Pairing required. Updates under the hood

Rob H
Altiwi Blog
Published in
6 min readJan 13, 2020

First — let me wish you all the best in 2020! Hope it will be wonderfull year for all of us! After the holidays I am back with a post about the latest development. It is now almost a standard that it will be mostly “what’s going on under the hood” as the feature-level changes are already frozen.

Pairing required

So the most prominent under the hood feature you will start to see in this week (hopefully) is the requirement for pairing your access points with the dashboard. Until now, there was no key exchange in place (as I wrote the day the beta was introduced) but now as the system gets traction, it is unsustainable and for a production it is even unthinkable :-) The idea how it should work is nothing new, at it was relativelly easy to develop, as the console counted with this feature from day one: So if your device is newly added to the console and was not there before, it just pairs automatically, no action is required from your side. But whenever the device is added and paired for the first time, any change in the keys provided by the connecting device fires up a pairing requirement to prevent tampering your security. You should be aware of any reasonable pairing request and should be very suspective, if there is a pairing request with no apparent reason.

Pairing request from a manually flashed device

So the question is — what is reasonable pairing request? Typically, it is a firmware upgrade done by hand — if you flash your devices manually, it will lost all the configuration, including the pairing keys and those have to be generated from scratch. This is done by the device automatically and (as we do not have the old ones) it breaks the trust between the device and console. To regain the trust, manual intervention from the console user is required — performed by pushing that “Pair” button.

One of the reasons it took so long, if you are interested, was that some older access points (read OM2P) are tight with the flash space and due to this their configuration was not retained across the reboots. I will not discuss the details, if you are interested, google jffs2 overlay partition too small. Until now it did not bother as the configuration was automatically restored from console immdiatelly after start up but now, it kicked back. BTW as always, when one thinks “eh, good enough” :-)

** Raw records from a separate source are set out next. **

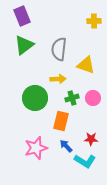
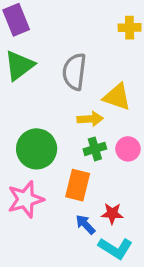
yellow arrow: (58, 79) -> (90, 119), moved
red star: (91, 139) -> (112, 214), moved
pink star: (36, 148) -> (26, 199), moved

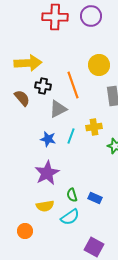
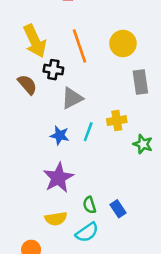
yellow arrow: (28, 63) -> (35, 41), turned 68
orange line: (73, 85) -> (79, 46), moved
blue rectangle: (95, 198) -> (118, 209), turned 32

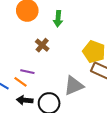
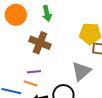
brown cross: (42, 45) -> (40, 43), size x1.5

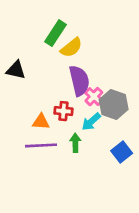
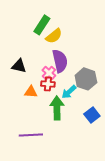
black triangle: (16, 70) -> (19, 66), moved
pink cross: (94, 97) -> (49, 73), moved
green arrow: (75, 143) -> (57, 108), size x1.6
purple line: (41, 145) -> (31, 135), moved

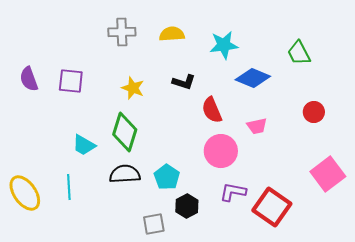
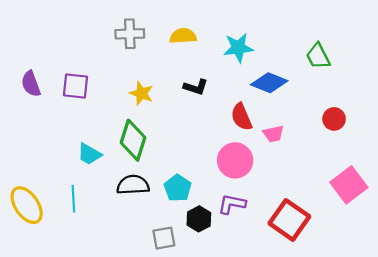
red semicircle: (212, 110) -> (241, 117), moved
purple L-shape: (233, 192) -> (232, 204), moved

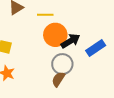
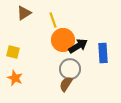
yellow line: (45, 15) -> (53, 20), turned 70
blue rectangle: (96, 48) -> (103, 53), turned -60

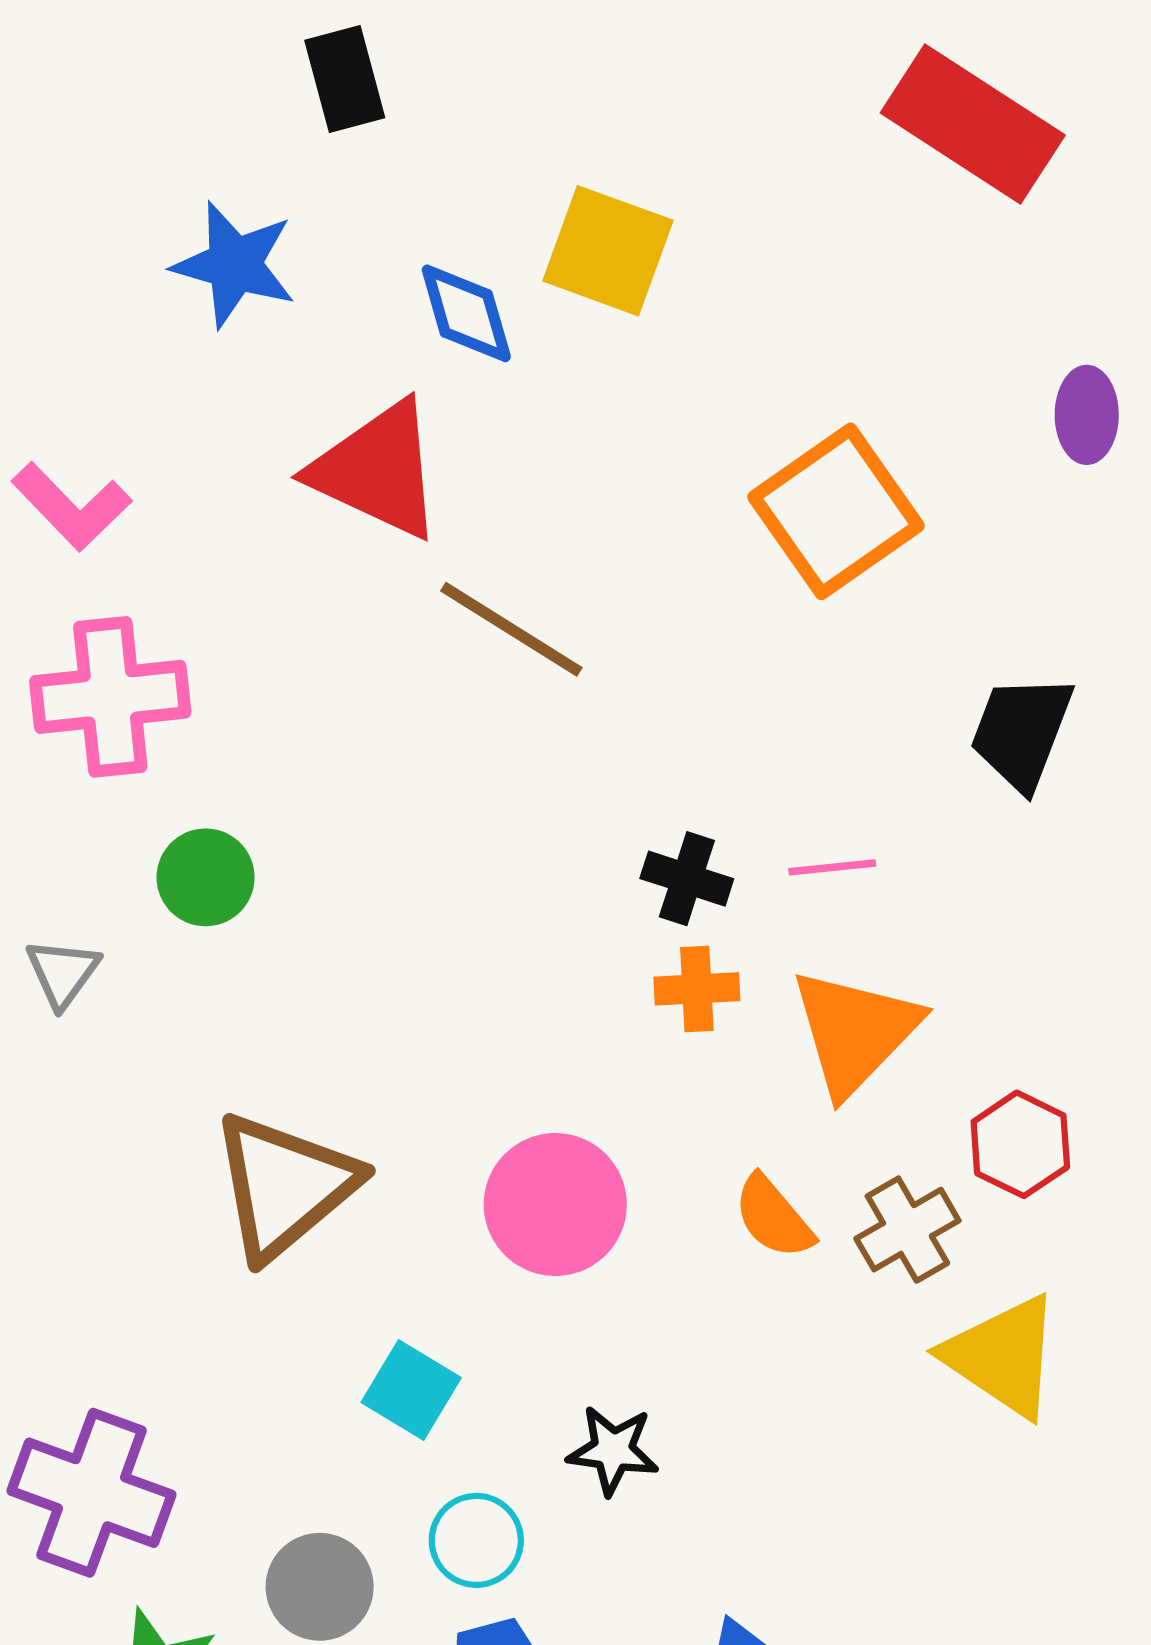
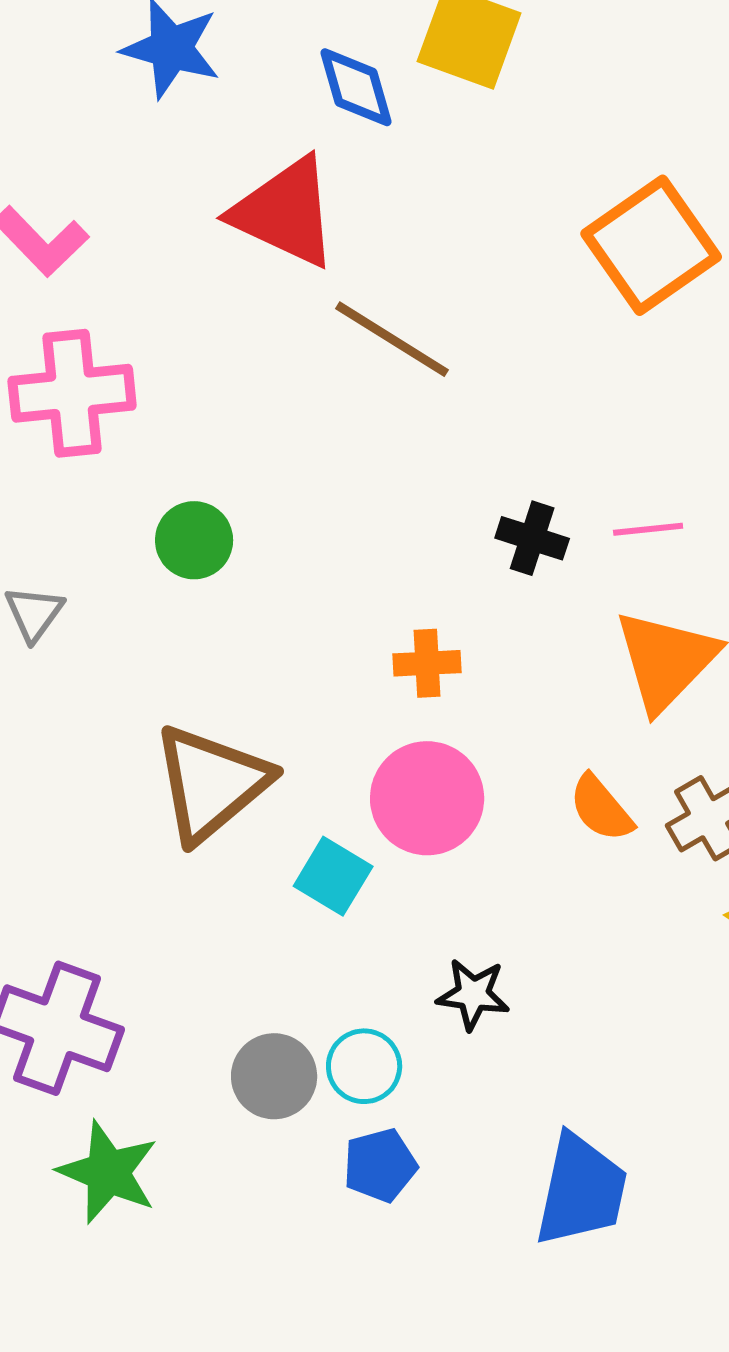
green circle: (206, 877) -> (194, 540), moved
orange cross: (697, 989) -> (427, 663), moved
cyan square: (411, 1390) -> (333, 876), moved
gray circle: (320, 1587) -> (274, 1076), moved

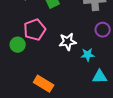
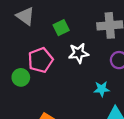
white star: (68, 42) -> (79, 53), moved

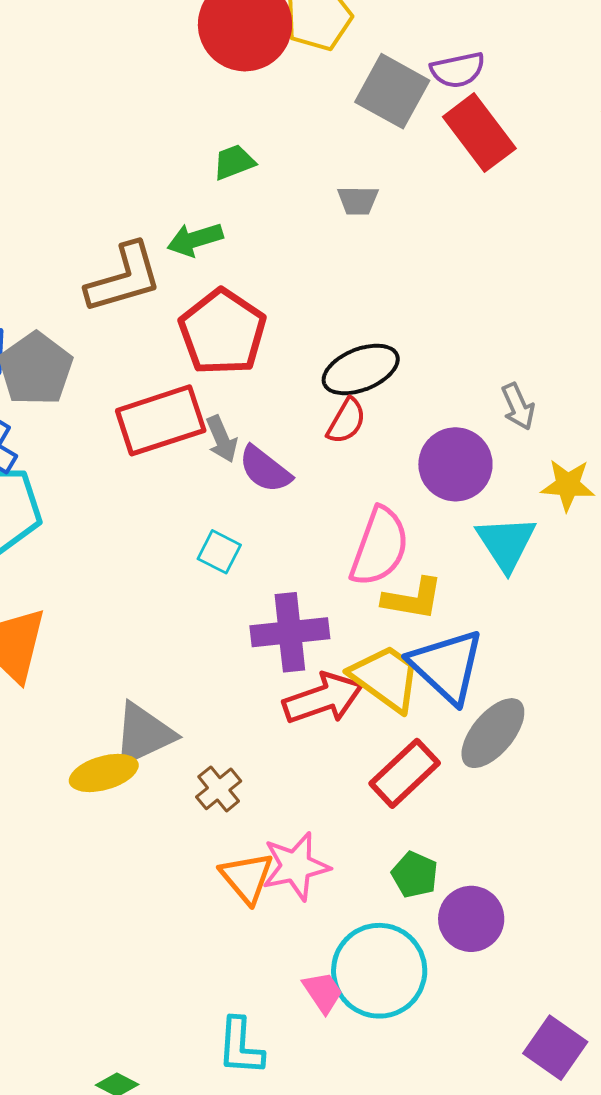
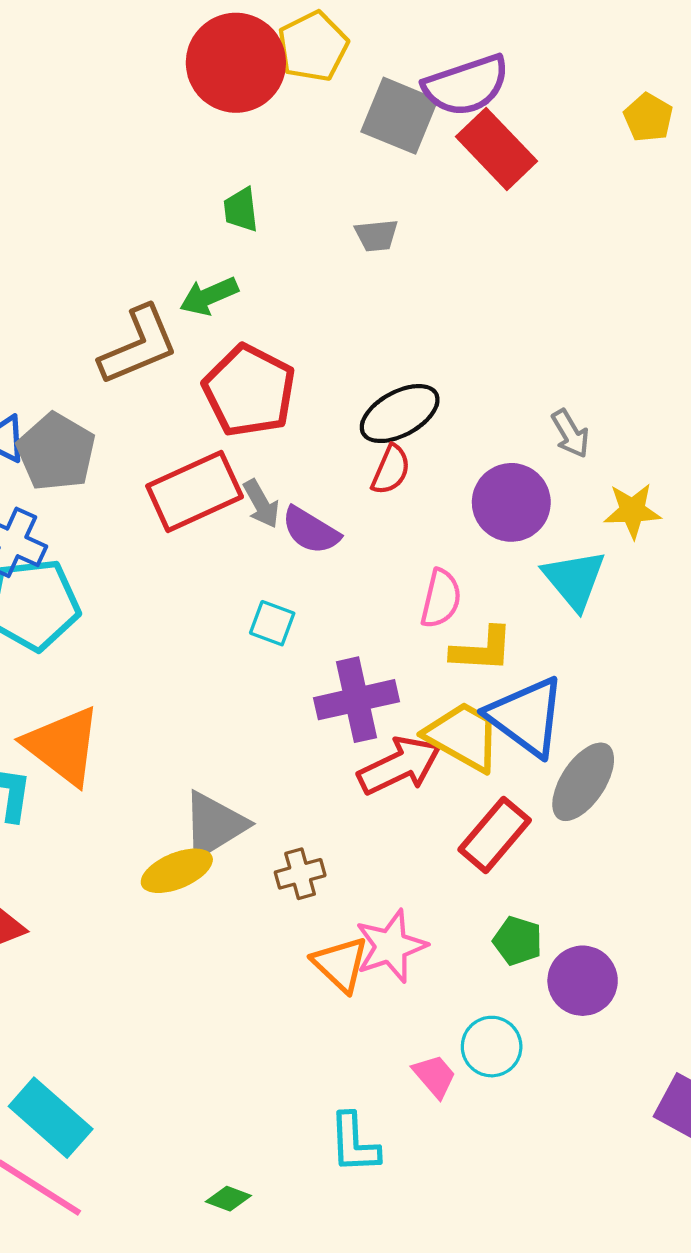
purple semicircle: (458, 70) -> (466, 85), size x1.5
green trapezoid: (234, 162) -> (241, 210), turned -69
pink semicircle: (379, 547) -> (441, 599), size x0.7
brown cross: (219, 789) -> (300, 874), turned 30
cyan circle: (379, 971) -> (492, 1047), size x0.6

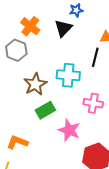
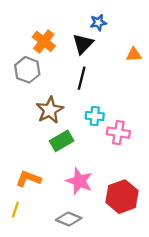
black line: (95, 57) -> (82, 78), moved
cyan cross: (68, 75) -> (95, 116), moved, size x0.7
pink star: (69, 130) -> (79, 181), moved

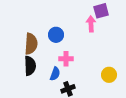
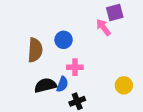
pink arrow: (91, 24) -> (103, 27), turned -35
black semicircle: (30, 66) -> (45, 85), moved, turned -102

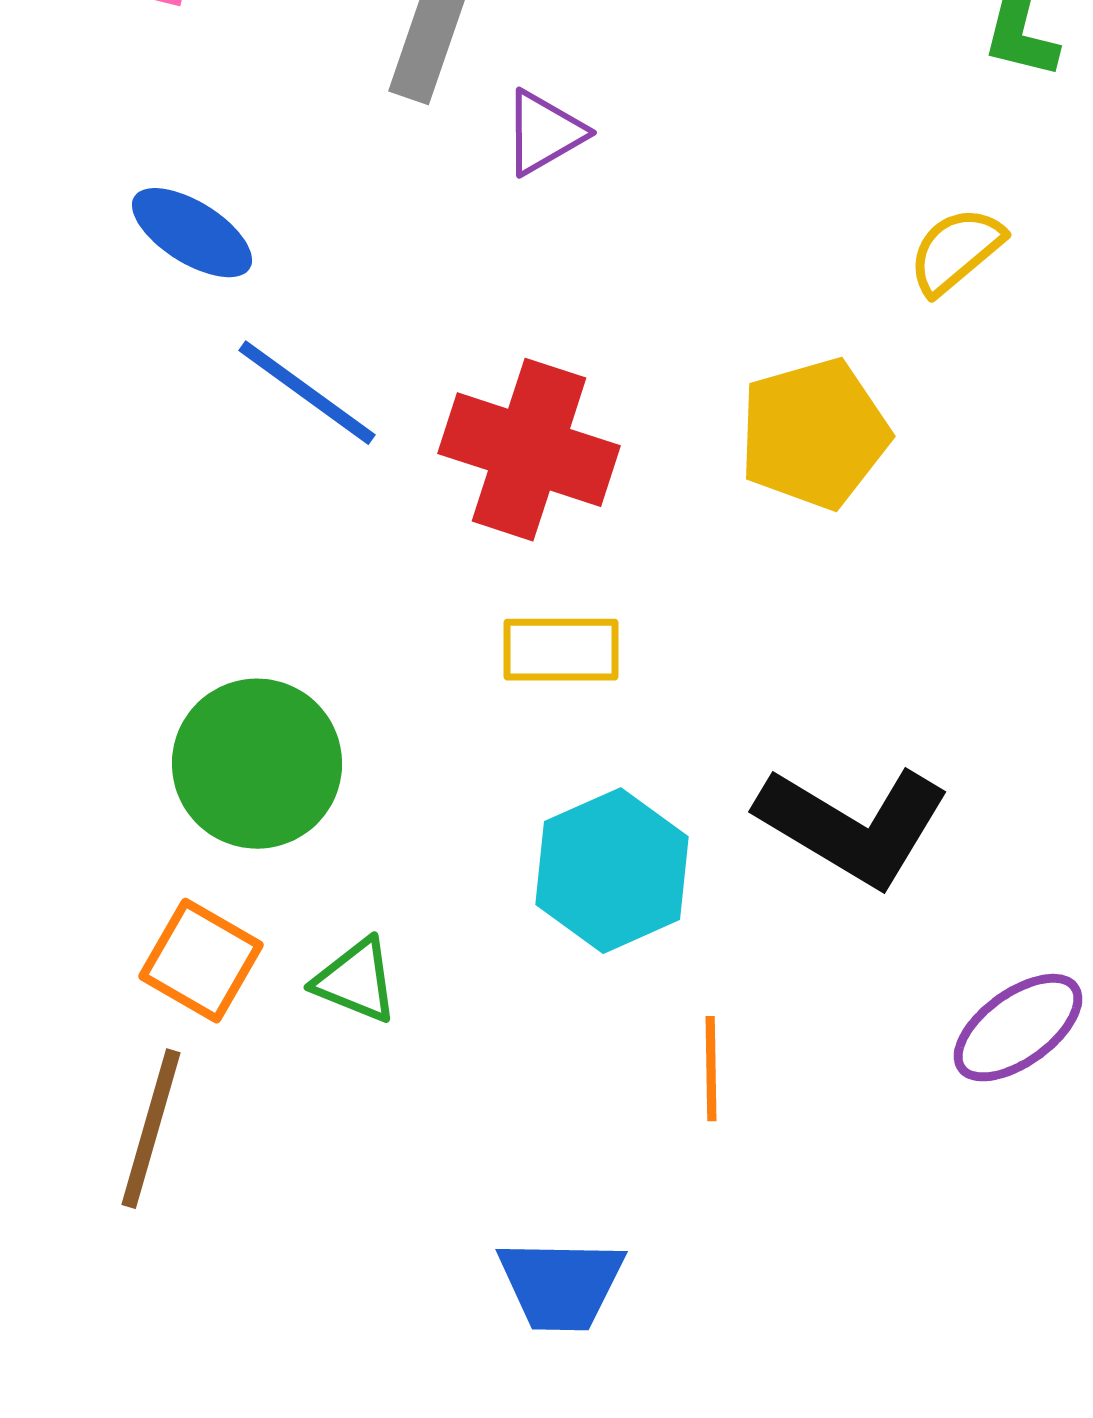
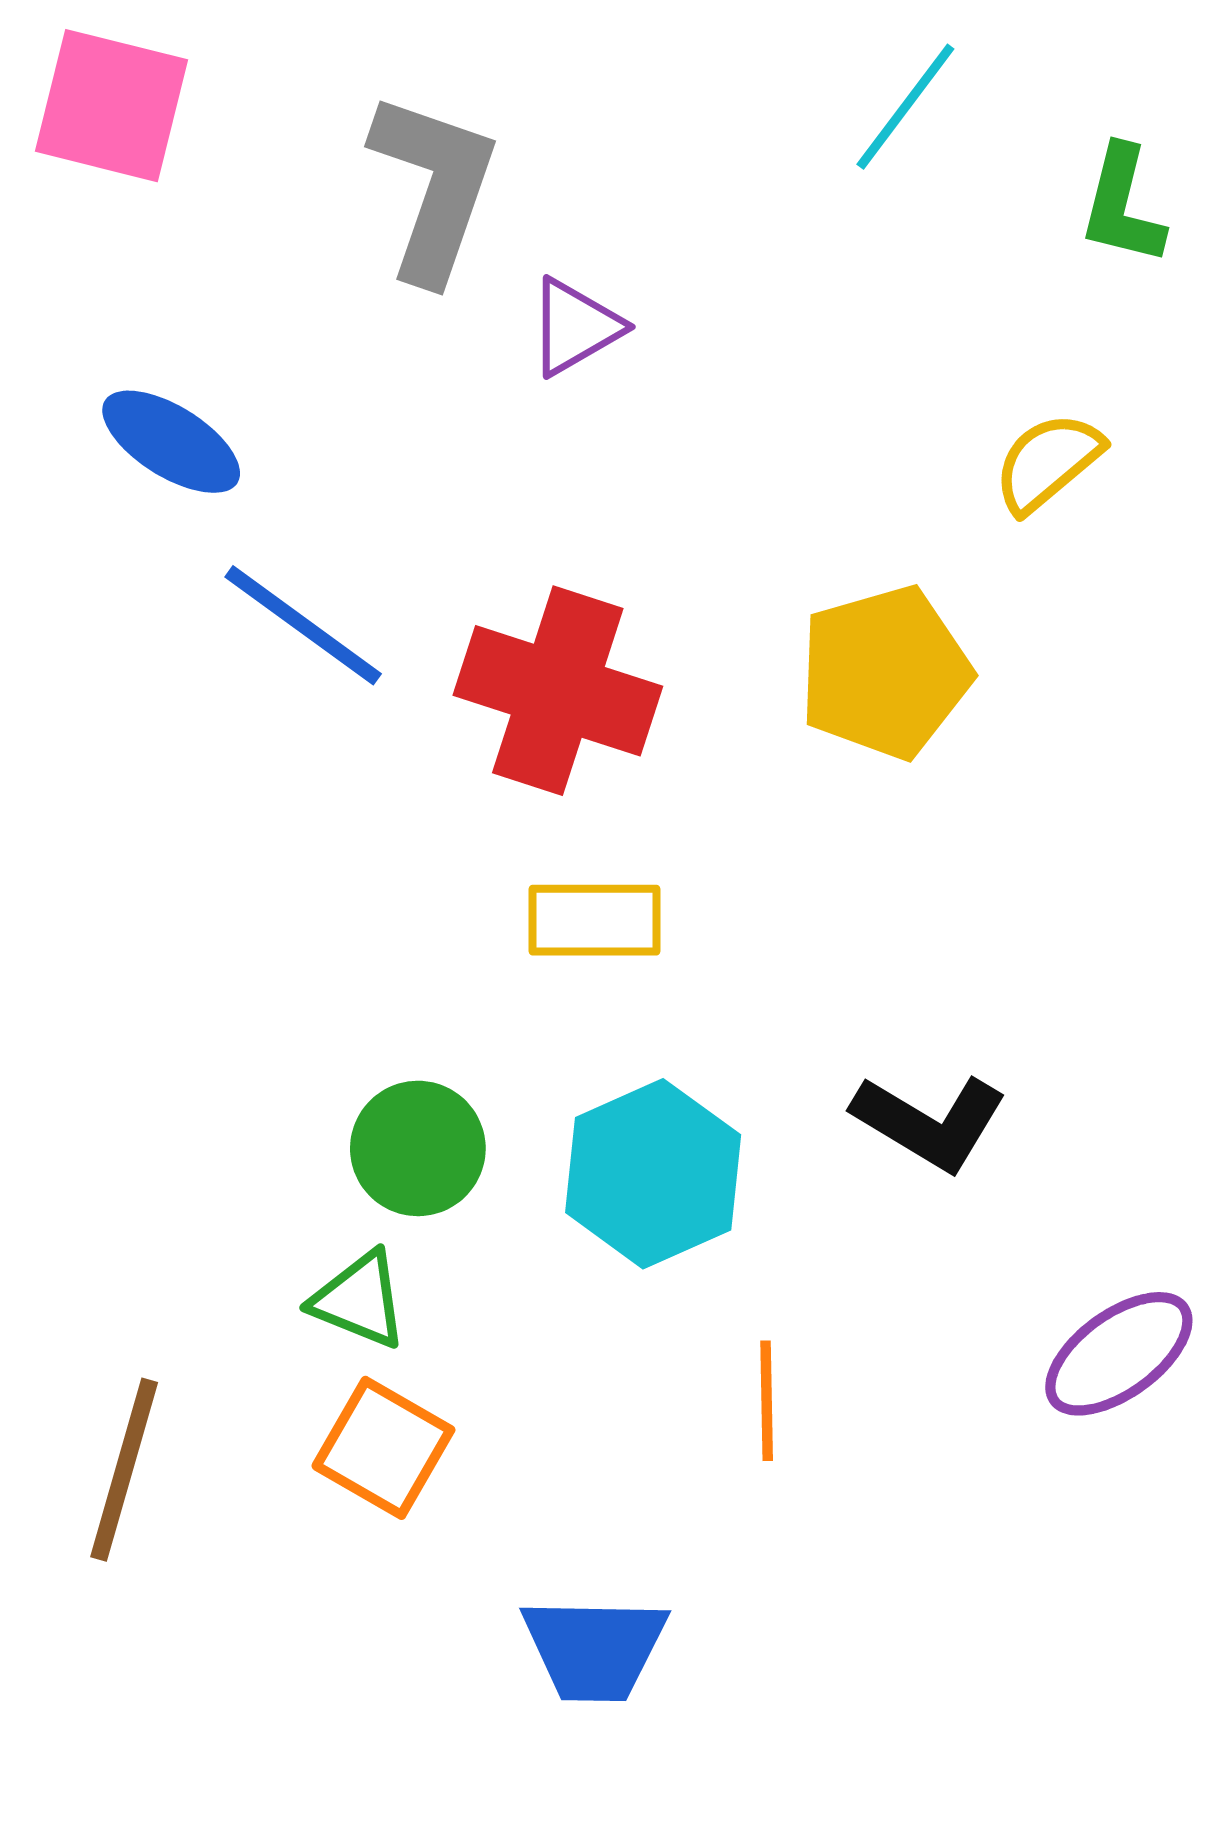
green circle: (257, 764) -> (418, 1148), moved, size x0.7
black L-shape: (853, 826) -> (930, 1122), size x0.7
orange square: (201, 961) -> (383, 1448), moved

Just for your information, those devices have only 16MB flash (MB, not GB) and considering the fact that they hold the firmware image twice (one running and one backup copy), and further considering the fact that the kernel itself accounts almost 2 megs each, we are playing with the linux userspace accounting for some 6 megs to play with.

The main software component which connects to the console and does all the configuration on the device is written in go, which certainly is not the best language for embedded devices but it allows me to develop quite rapidly, with no memory leaks or buffer overflow headaches which would inevitably arose when using traditional C. It was the tradeoff I deliberately took which allowed me to focus only on what’s important and not playing with pointers. And just another thing — did I told you that I know go much better than C? I am not a professional programmer, I am just the poor IT guy with some programming background… So I have spent most of the pre-Christmas time handling the tight space and give myself some breathing room, result so far — we are not constrained for a while. Which is a great news :-)

Running OpenWrt 19.07 RC2

Another important milestone is that our “edge” firmware already makes use of the OpenWrt 19.07 RC2, which is at the time being the latest development on the operating system Altiwi runs. And if anything bad won’t happen, it will find the way to your devices in this week too.

We strongly believe that it is at utmost importance to keep the devices up-to-date with the latest possible firmwares. And the latest possible firmwares does not mean that the vendor’s firmware was built yesterday but on top of the 4 years old OS. Most devices I touched in the last year had the kernel and the userspace built in 2015 or even older! This clearly illustrates the level of engineering effort they put into their products. And it accounts even for some of the “new” product lines! Simply take the OS and SDK you know well, do not touch anything that might break, do some CSS styling on the web interface and put it on the market! There is nobody who would look inside, isn’t it?

Linux 4.14.162 stands for OpenWrt 19.07, the older 18.06 uses the 4.14.95 kernel

On the other side, we changed the underlying system three times from the start of the development, started with LEDE 17.xx, moved to OpenWrt 18.06 and now we are running the latest 19.07. Nice.

This last change forced me to do another invisible thing — we have now quite robust dockerized build system in place, which allows us to switch the underlying OpenWrt releases quite easily and allows us to build whe whole new system with all the dependencies, including our software, from scratch (sources) within less than an hour. It has still some rough edges but it allows us to keep up with the rest of the world. The world is racing forward and security bugs are arising every day, remeber it.

Features development

In fact the only one I feel we should do is the captive portal. And honestly, even considering dropping it off for a release — as there is not that much people using it. I would be glad if you’d drop me a note on how importan it is for you. At the beginning I considered it quite an important part of the puzzle, and the prototype was among the first features we have developed but it look to me that (relatively) small number of testers even touched it. Did I told you that we watch the logs closely? :-)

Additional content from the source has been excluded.